Nancy’s could have made a standard upgrade to its existing system, but Siegfried and his colleagues saw how leaping a generation of technology could solve more than just inventory management problems.
Tracking equipment was finicky about working in the freezers where baked goods were stored. The minus10 degrees Fahrenheit killed tracking equipment. Units would lose all the cached data. When product was needed for work in process, those who shunted pallets, occasionally had to locate them by memory.
Some of the company’s most popular offerings are multi-packs. They’re differently flavored quiches baked on different days. They all must enter and exit inventory efficiently so that an assembly line does not stop.
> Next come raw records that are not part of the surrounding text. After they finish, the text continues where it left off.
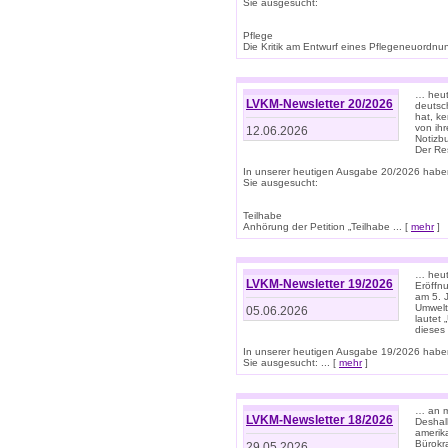
Sie ausgesucht:
Pflege
Die Kritik am Entwurf eines Pflegeneuordnung
… heute
LVKM-Newsletter 20/2026
deutsch
hat, k
von ih
12.06.2026
Notizb
Der Re
In unserer heutigen Ausgabe 20/2026 habe
Sie ausgesucht:
Teilhabe
Anhörung der Petition „Teilhabe ... [
mehr
]
… heute
LVKM-Newsletter 19/2026
Eröffn
am 5. 
Umwelt“
05.06.2026
lautet
dieses
In unserer heutigen Ausgabe 19/2026 habe
Sie ausgesucht: ... [
mehr
]
… an m
LVKM-Newsletter 18/2026
Deshal
amerik
Bürokra
29.05.2026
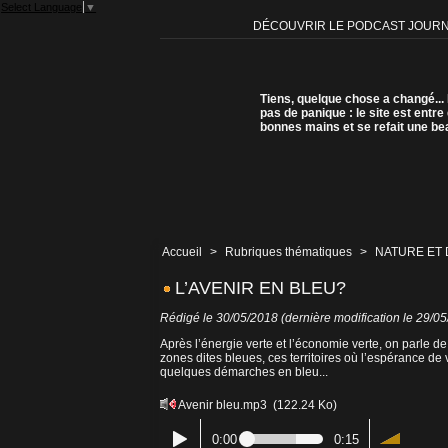
Select Language
▼
DÉCOUVRIR LE PODCAST JOUR
Tiens, quelque chose a changé...
pas de panique : le site est entre
bonnes mains et se refait une be
Accueil
>
Rubriques thématiques
>
NATURE ET
L’AVENIR EN BLEU?
Rédigé le 30/05/2018 (dernière modification le 29/0
Après l’énergie verte et l’économie verte, on parle d
zones dites bleues, ces territoires où l’espérance de 
quelques démarches en bleu...
Avenir bleu.mp3
(122.24 Ko)
0:00
0:15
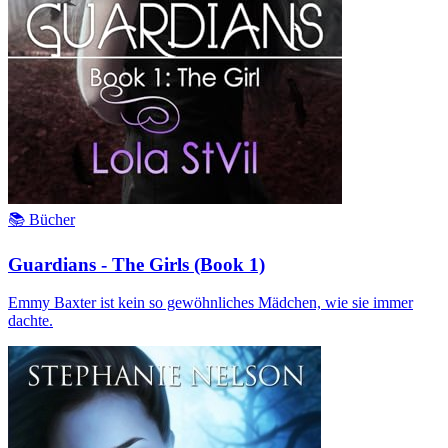
📚 Bücher
Guardians - The Girls (Book 1)
Emmy Baxter ist kein so gewöhnliches Mädchen, wie sie immer
dachte.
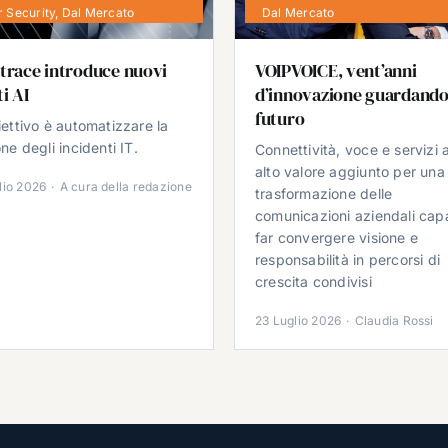
 Security
,
Dal Mercato
Dal Mercato
trace introduce nuovi
VOIPVOICE, vent’anni
i AI
d’innovazione guardando
futuro
iettivo è automatizzare la
ne degli incidenti IT.
Connettività, voce e servizi 
alto valore aggiunto per una
lio 2026
·
A cura della redazione
trasformazione delle
comunicazioni aziendali cap
far convergere visione e
responsabilità in percorsi di
crescita condivisi
23 Luglio 2026
·
Claudia Rossi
This is where Nancy’s ran into its biggest opportunity for RFID.
According to Siegfried, Nancy’s anticipated an annual revenue loss of $300,000 to $500,000 – in large part because workers couldn’t locate work-in-process components to fill orders.
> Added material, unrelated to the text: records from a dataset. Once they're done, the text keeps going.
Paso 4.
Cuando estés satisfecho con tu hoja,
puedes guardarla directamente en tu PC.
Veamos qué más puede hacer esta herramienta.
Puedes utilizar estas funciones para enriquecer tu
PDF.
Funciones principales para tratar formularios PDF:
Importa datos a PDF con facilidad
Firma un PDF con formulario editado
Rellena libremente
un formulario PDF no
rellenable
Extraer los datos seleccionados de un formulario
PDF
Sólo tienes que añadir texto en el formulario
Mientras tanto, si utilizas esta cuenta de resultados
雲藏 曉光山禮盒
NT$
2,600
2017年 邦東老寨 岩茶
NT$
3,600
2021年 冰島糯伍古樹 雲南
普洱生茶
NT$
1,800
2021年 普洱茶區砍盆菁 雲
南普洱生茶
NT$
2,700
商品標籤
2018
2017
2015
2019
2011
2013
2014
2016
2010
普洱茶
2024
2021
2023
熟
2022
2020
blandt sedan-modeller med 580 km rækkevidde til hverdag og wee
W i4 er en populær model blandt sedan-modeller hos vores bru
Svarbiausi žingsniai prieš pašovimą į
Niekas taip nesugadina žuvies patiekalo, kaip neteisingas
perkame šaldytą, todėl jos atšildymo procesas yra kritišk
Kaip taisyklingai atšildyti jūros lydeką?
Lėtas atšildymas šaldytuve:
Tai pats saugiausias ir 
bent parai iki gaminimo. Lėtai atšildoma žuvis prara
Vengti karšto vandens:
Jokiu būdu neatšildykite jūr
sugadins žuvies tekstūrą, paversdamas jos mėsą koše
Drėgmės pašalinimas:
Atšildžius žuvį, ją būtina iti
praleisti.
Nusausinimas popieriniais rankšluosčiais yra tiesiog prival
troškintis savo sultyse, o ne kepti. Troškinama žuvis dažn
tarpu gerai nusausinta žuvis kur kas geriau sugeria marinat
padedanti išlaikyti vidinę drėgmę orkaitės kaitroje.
With RFID, “the whole concept that you’re capturing the data and product location automatically with every movement, is a huge step for us,” Siegfried said.
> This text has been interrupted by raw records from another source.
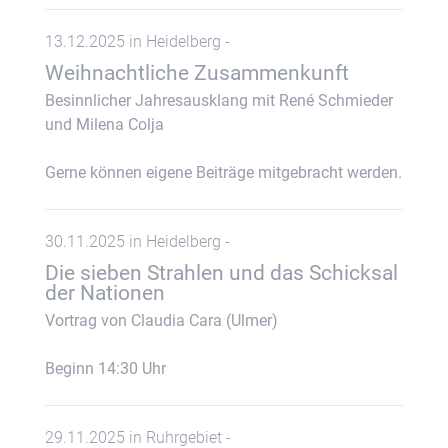
13.12.2025 in Heidelberg -
Weihnachtliche Zusammenkunft
Besinnlicher Jahresausklang mit René Schmieder
und Milena Colja
Gerne können eigene Beiträge mitgebracht werden.
30.11.2025 in Heidelberg -
Die sieben Strahlen und das Schicksal
der Nationen
Vortrag von Claudia Cara (Ulmer)
Beginn 14:30 Uhr
29.11.2025 in Ruhrgebiet -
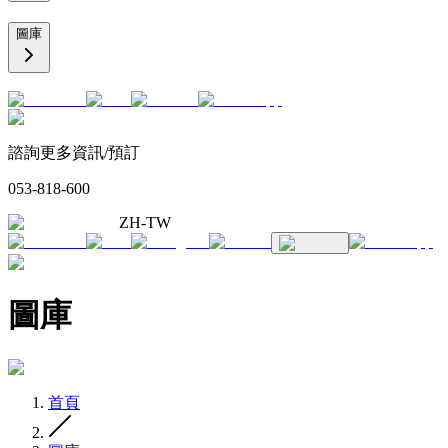
圖庫
諮詢更多資訊/預訂
053-818-600
ZH-TW
圖庫
首頁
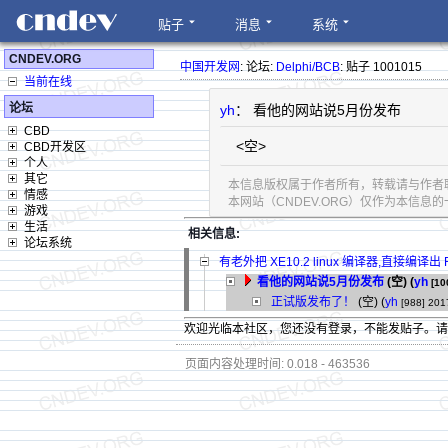
贴子
消息
系统
CNDEV.ORG
中国开发网
: 论坛:
Delphi/BCB
: 贴子 1001015
当前在线
论坛
yh
： 看他的网站说5月份发布
CBD
<空>
CBD开发区
个人
其它
本信息版权属于作者所有，转载请与作者
情感
本网站（CNDEV.ORG）仅作为本信
游戏
生活
相关信息:
论坛系统
有老外把 XE10.2 linux 编译器,直接编译出 
看他的网站说5月份发布
(空) (
yh
[10
正试版发布了！
(空) (
yh
[988]
201
欢迎光临本社区，您还没有登录，不能发贴子。
页面内容处理时间: 0.018 - 463536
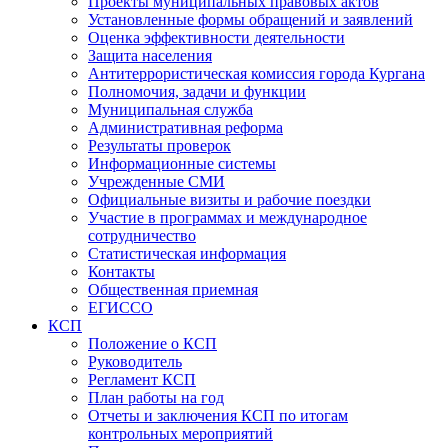
Проекты муниципальных правовых актов
Установленные формы обращений и заявлений
Оценка эффективности деятельности
Защита населения
Антитеррористическая комиссия города Кургана
Полномочия, задачи и функции
Муниципальная служба
Административная реформа
Результаты проверок
Информационные системы
Учрежденные СМИ
Официальные визиты и рабочие поездки
Участие в программах и международное
сотрудничество
Статистическая информация
Контакты
Общественная приемная
ЕГИССО
КСП
Положение о КСП
Руководитель
Регламент КСП
План работы на год
Отчеты и заключения КСП по итогам
контрольных мероприятий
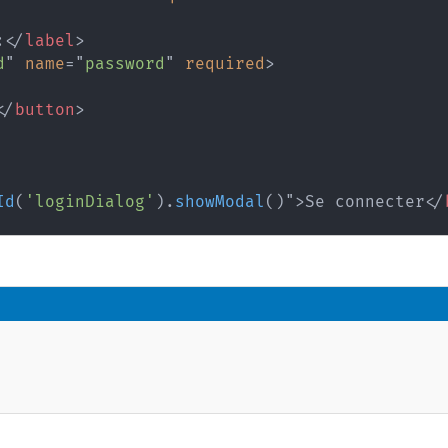
:
</
label
>
d
"
name
=
"
password
"
required
>
</
button
>
Id
(
'loginDialog'
)
.
showModal
(
)
"
>
Se connecter
</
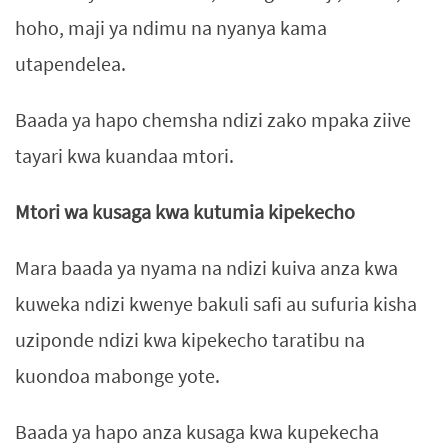
hoho, maji ya ndimu na nyanya kama
utapendelea.
Baada ya hapo chemsha ndizi zako mpaka ziive
tayari kwa kuandaa mtori.
Mtori wa kusaga kwa kutumia kipekecho
Mara baada ya nyama na ndizi kuiva anza kwa
kuweka ndizi kwenye bakuli safi au sufuria kisha
uziponde ndizi kwa kipekecho taratibu na
kuondoa mabonge yote.
Baada ya hapo anza kusaga kwa kupekecha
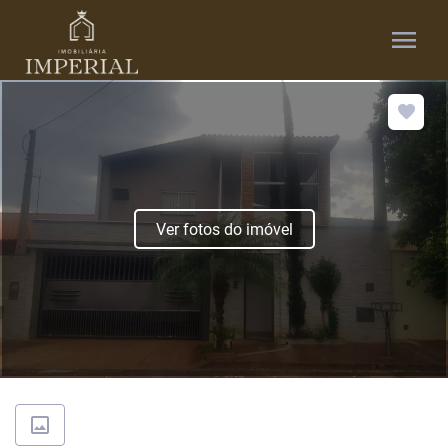
menu
Ver fotos do imóvel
Intermec’s 915 MHz IF4 reader with Bluetooth™ serial adapter and up to four
antennae make up the fork-mounted RFID hardware. Heavy-duty enclosures protect the electronics. Inside the forklift cab, a vehicle-mounted computer receives RFID tag data from the IF4 and relays information to the host system.
When the first flavored quiche is baked on day one of a three-pack production run, workers in Nancy’s packaging area record how much of it was made and which bin holds it. They use Intermec 700 series mobile computers with IP3 portable RFID readers to capture data from an Intermec RFID Intellitag® attached to each bin. In addition, Bartender Labeling software is used in conjunction with a RFID printer to commission tags.
Stratum Global’s TagMap application resides on the Intermec 700. It helps direct workers in a task called tag commissioning. With each new batch of quiche, workers record production details such as amount, date, batch number, production line, and bin number. The system then removes from available inventory all the ingredients used to make the batch, records labor at standard and adds the finished quiche to the inventory database.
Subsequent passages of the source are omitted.